Pricing algorithms are not illegal as more companies across different industries adopt dynamic pricing models to maximize their revenue. However, when market competitors outsource their pricing decisions to a single software, the odds of collusion become much higher. A proprietary pricing algorithm would only use a company’s own data, but software like YieldStar would take in private data from competitors and centralize multiple decision-makers in a market to a single decision-maker. A single point of decision-making can artificially increase prices across the board in the market. Although landlord competitors may not directly communicate with each other regarding their pricing strategy, they all communicate with the pricing algorithm. Therefore, the market practice alleged in the class-action suit resembles a classic hub-and-spoke model of conspiracy. 


RealPage claims that the software merely provides recommendations and landlord managers can override the software’s rent prices. However, in its own promotional videos, RealPage touts that “the beauty of YieldStar is that it pushes you to go places that you wouldn’t have gone if you weren’t using it,” and its developer admits “leasing agents had too much empathy compared to computer-generated pricing.”


While the civil action in Tennesee is unsettled, government enforcement, from district attorneys to the Department of Justice have opened their own investigations.
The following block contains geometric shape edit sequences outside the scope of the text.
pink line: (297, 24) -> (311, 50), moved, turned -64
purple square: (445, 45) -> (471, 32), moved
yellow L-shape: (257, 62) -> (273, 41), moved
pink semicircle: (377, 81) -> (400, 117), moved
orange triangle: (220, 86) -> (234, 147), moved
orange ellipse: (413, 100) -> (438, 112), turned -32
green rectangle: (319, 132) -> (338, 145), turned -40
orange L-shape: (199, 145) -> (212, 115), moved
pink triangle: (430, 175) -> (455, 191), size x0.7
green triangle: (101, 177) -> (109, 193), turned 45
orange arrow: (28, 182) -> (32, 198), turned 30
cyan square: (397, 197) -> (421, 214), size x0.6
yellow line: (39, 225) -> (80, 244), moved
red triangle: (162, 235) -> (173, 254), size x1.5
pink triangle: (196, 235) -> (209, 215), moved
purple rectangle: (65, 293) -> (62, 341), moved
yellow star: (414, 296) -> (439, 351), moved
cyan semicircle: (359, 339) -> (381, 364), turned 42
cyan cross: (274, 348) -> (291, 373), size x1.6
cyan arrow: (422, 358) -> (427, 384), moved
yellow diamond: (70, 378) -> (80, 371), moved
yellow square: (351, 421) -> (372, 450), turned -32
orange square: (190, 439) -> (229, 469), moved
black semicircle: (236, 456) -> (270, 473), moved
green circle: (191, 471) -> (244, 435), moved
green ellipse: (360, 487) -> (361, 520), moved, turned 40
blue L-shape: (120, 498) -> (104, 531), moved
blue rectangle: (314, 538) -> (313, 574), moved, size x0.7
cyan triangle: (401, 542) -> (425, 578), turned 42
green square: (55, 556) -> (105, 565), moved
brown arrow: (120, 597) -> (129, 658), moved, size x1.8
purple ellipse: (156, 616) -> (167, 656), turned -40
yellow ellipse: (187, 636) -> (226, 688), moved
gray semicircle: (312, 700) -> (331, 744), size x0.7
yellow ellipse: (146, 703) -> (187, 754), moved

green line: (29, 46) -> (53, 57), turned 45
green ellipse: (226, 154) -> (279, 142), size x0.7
State and district attorneys general in Arizona and Washington, D.C., have initiated separate lawsuits against RealPage.



Policy Initiatives


In January 2024, Senate Democrats introduced two bills: Preventing Algorithmic Collusion Act sponsored by Senator Amy Klobuchar (D-MN) and Preventing the Algorithmic Facilitation of Rental Housing Cartels Act sponsored by Senator Ron Wyden (D-OR). 


The bills aim to prevent companies (notably property owners) from contracting services that coordinate prices (notably rent prices) and supply proprietary information by designating such arrangements as a per se violation of the Sherman Antitrust Act. 
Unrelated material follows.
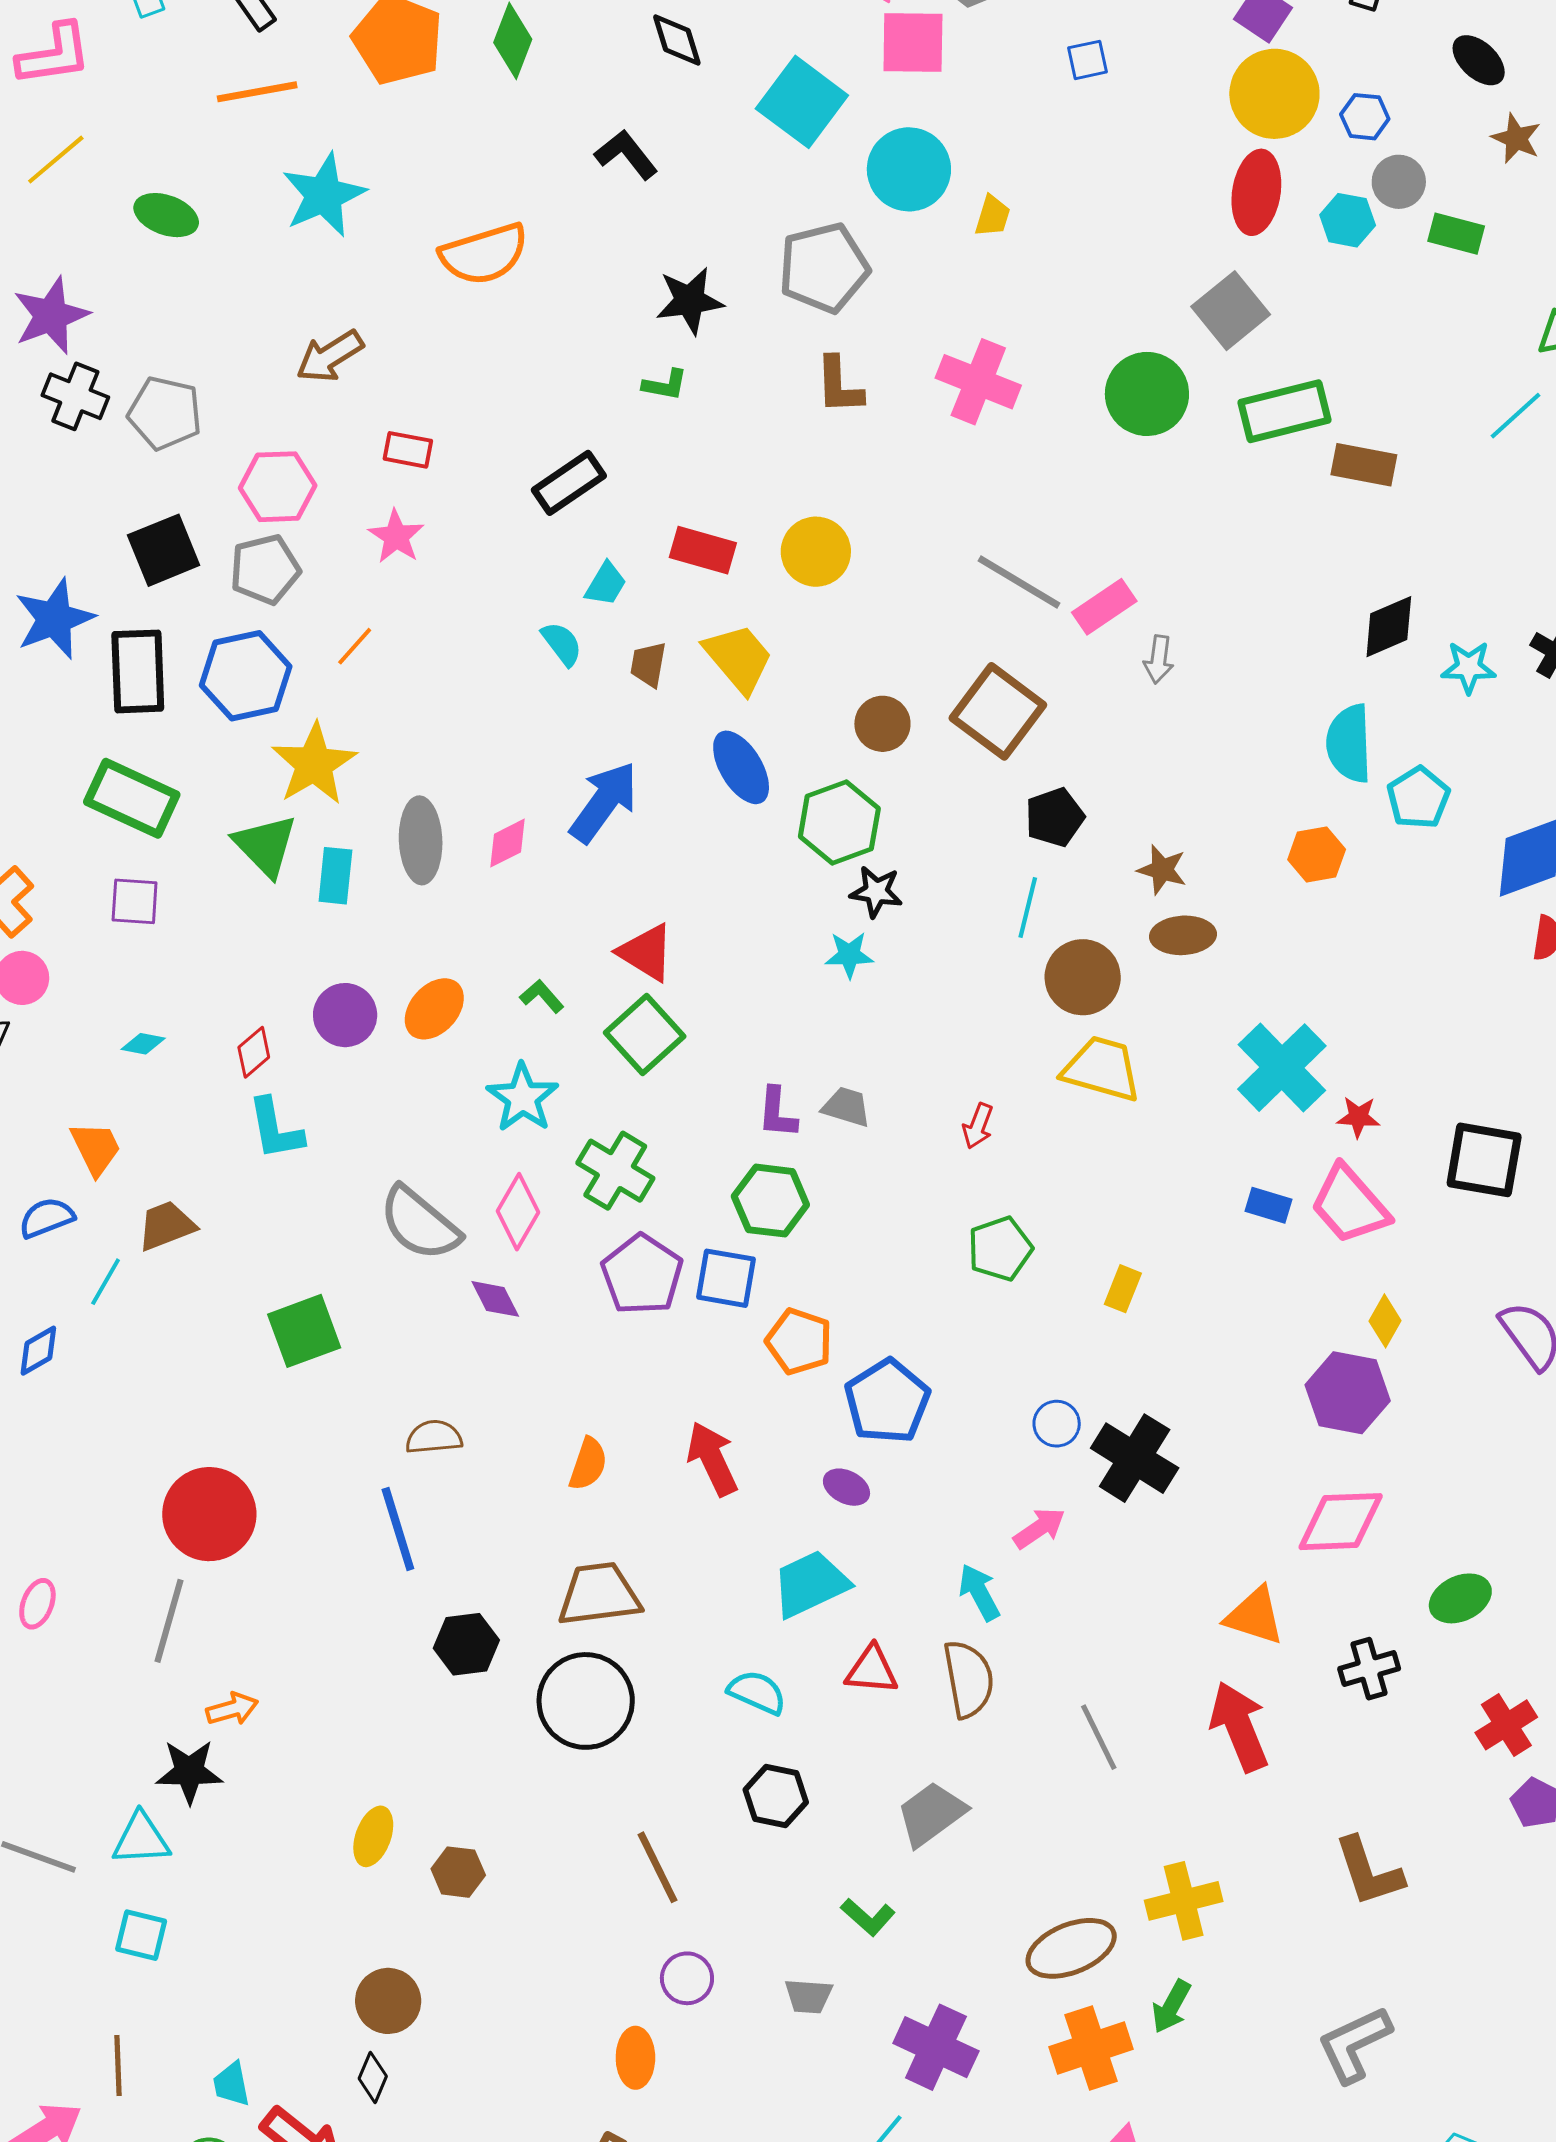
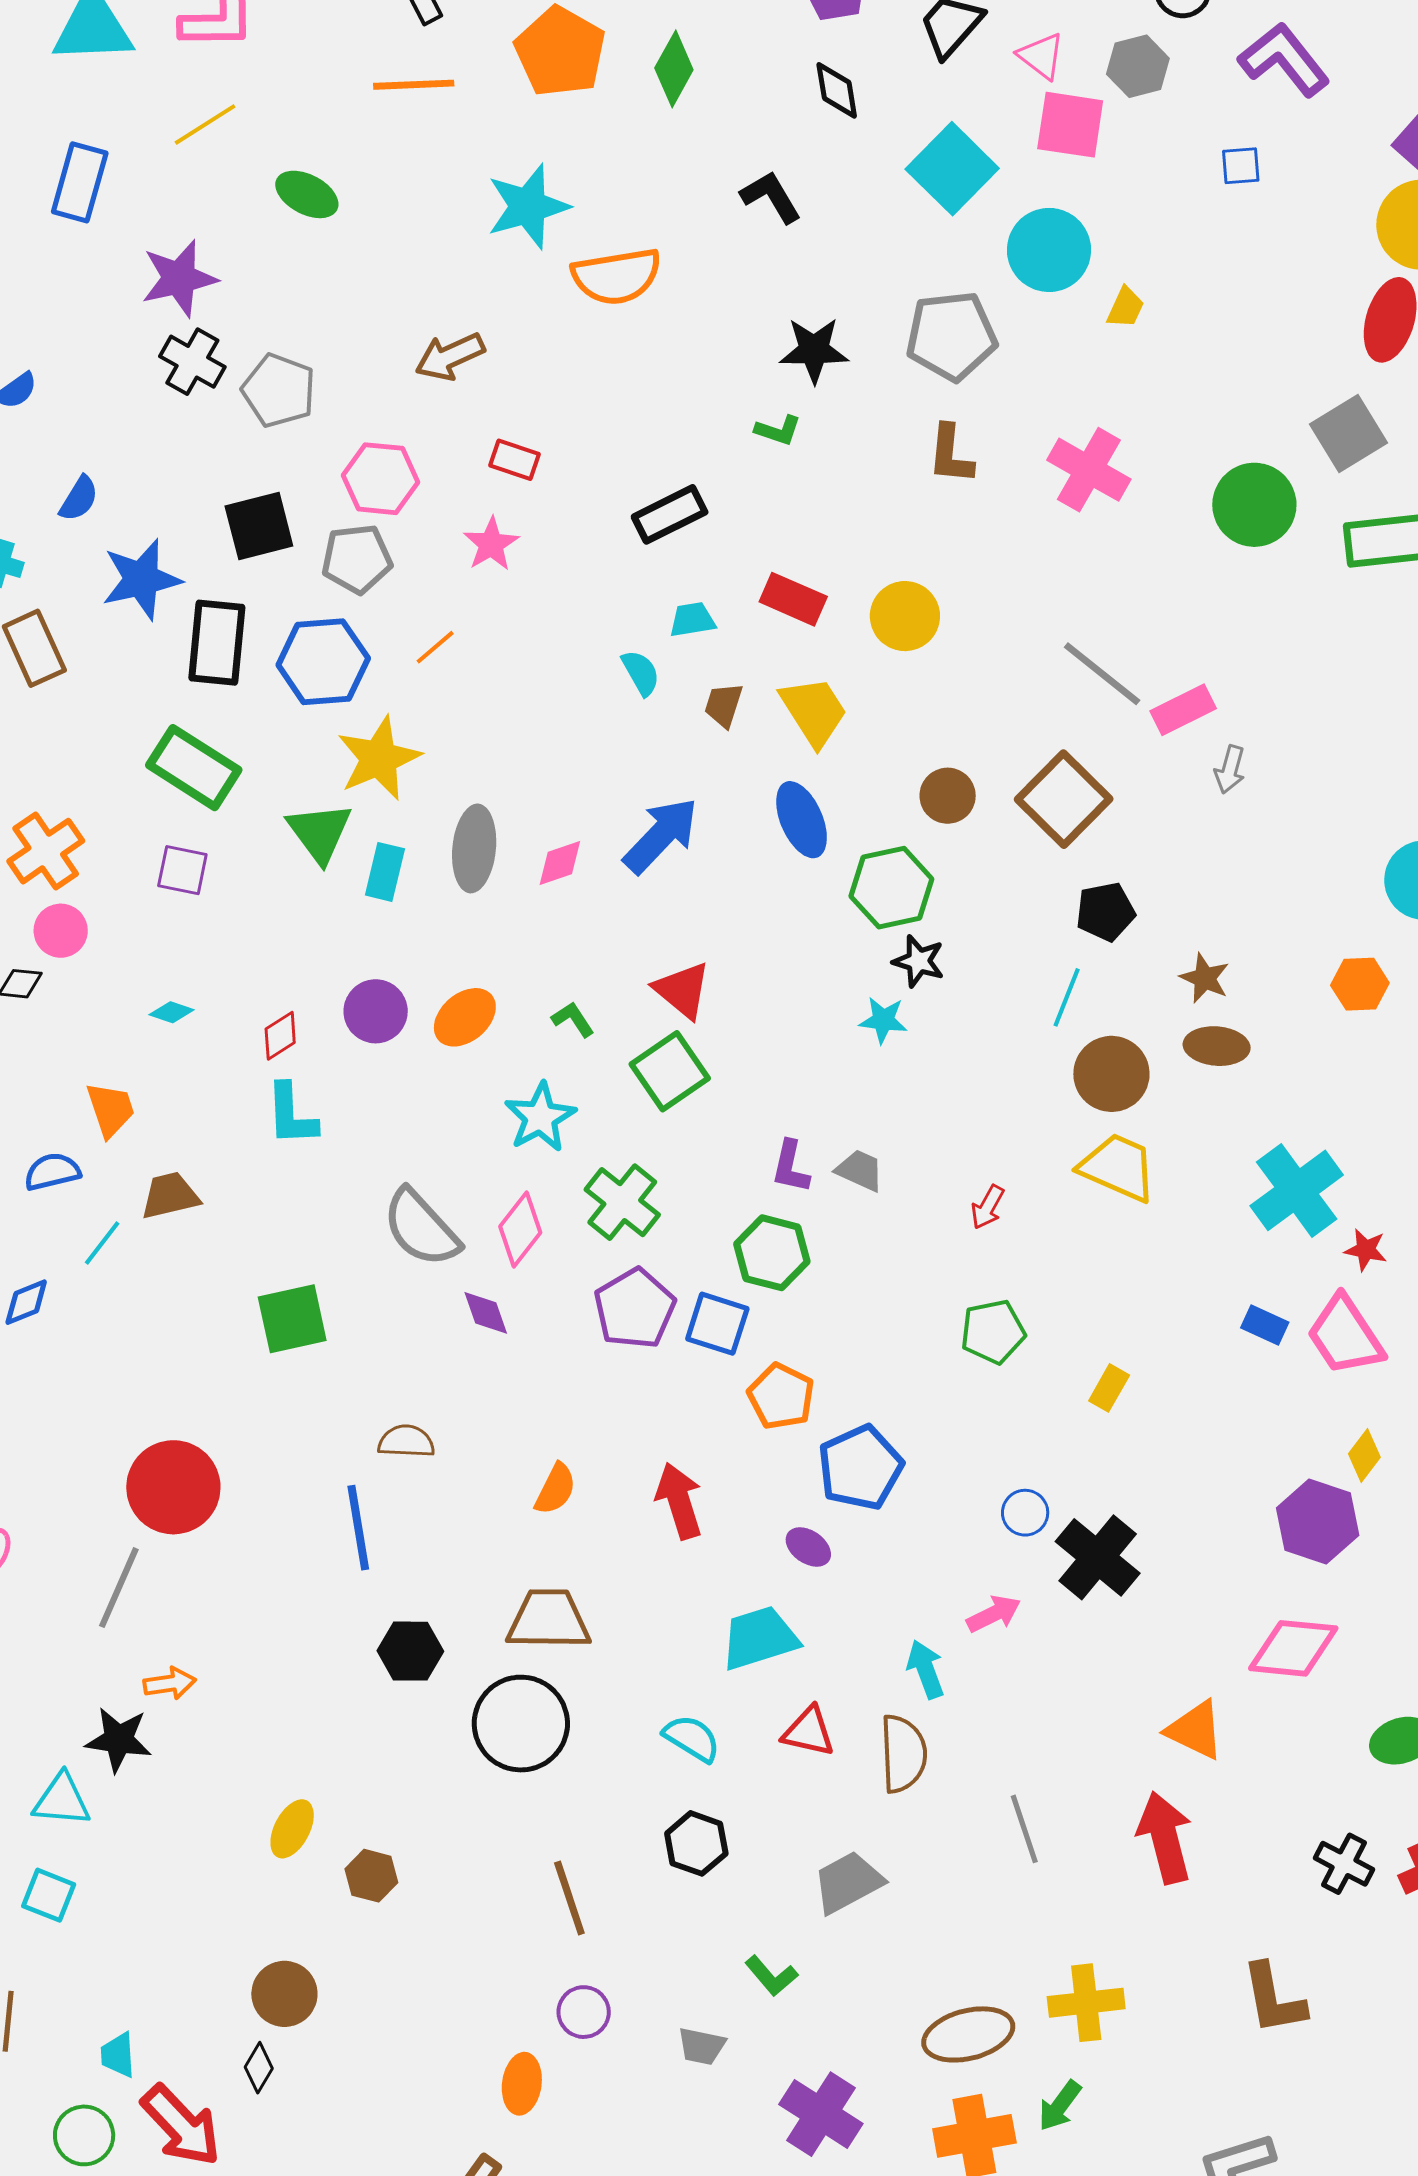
cyan star: (324, 195) -> (528, 206), moved
cyan trapezoid: (606, 584) -> (692, 620), turned -138
black cross: (1369, 1669) -> (1344, 1864), moved, turned 36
In Colorado, a similar bill is proposed to ban landlords from using certain algorithmic pricing systems to set rents.


The Senate proposals reflect the Biden administration’s tougher stance and stricter enforcement against anticompetitive behavior.
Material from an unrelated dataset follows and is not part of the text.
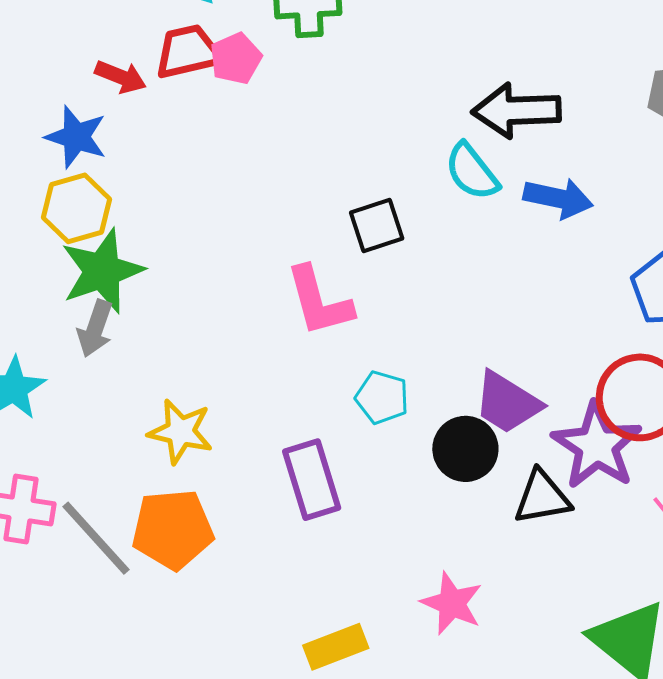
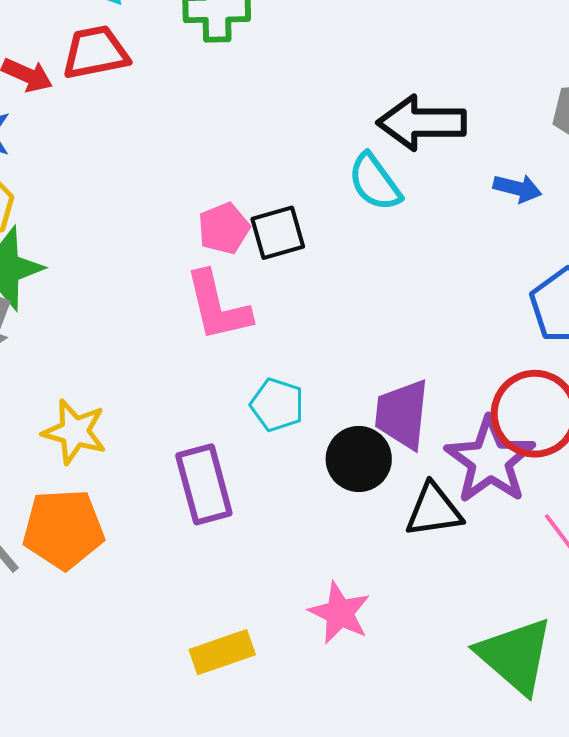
pink pentagon: (236, 58) -> (224, 228), moved
blue arrow: (558, 198) -> (518, 188), moved, size x0.7
purple trapezoid: (507, 403) -> (402, 414), turned 62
There is no meaningful bipartisan support for these two bills and with the upcoming 2024 election, any legislation on Capitol Hill at the moment is uncertain. 


Legally, the bills also have some serious flaws. First, the current challenge with pricing algorithms is not the result of the lack of law, but the result of imperfect enforcement. There are existing antitrust laws. Second, the language of the law is vague, open to uncertainty, and a broad range of interpretations. Third, the vigilant and blanket stance against a new piece of technology overlooks the pro-competitive prospect of the technology. Pricing algorithms, if properly used and regulated, can increase efficiency in the market. 


Some landlord defendants in the Tennesee suit have dropped from the suit because they don’t use nonpublic data in the agreement with RealPage. Moving forward, other property management companies may specifically contract with software providers to use only proprietary data and limit their exposure to legal risk. 


However, pricing algorithms are here to stay and the real estate market continues to concentrate with the help of technology. Currently, the real estate market at large remains a decentralized market where small property owners make up the majority of landlords and only a small proportion of rent prices is the product of pricing algorithms. In the long run, well-financed large property owners who use pricing algorithms can still legally increase their operating efficiency and garner greater market share. 


*The views expressed in this article do not represent the views of Santa Clara University.